** WORK INSTRUCTIONS **
Please count the lines with the word "knowmetools" in the material below, then state the number by itself.

** DATASET EXTRACT **

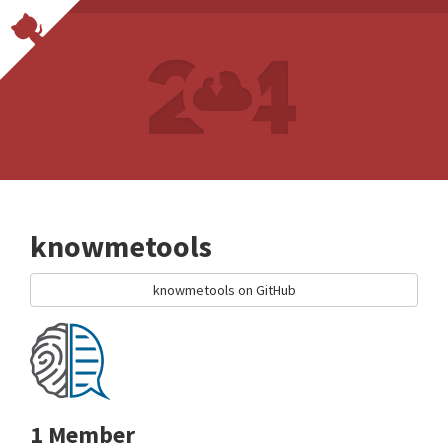
knowmetools
knowmetools on GitHub
1 Member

** ANSWER SPACE **
2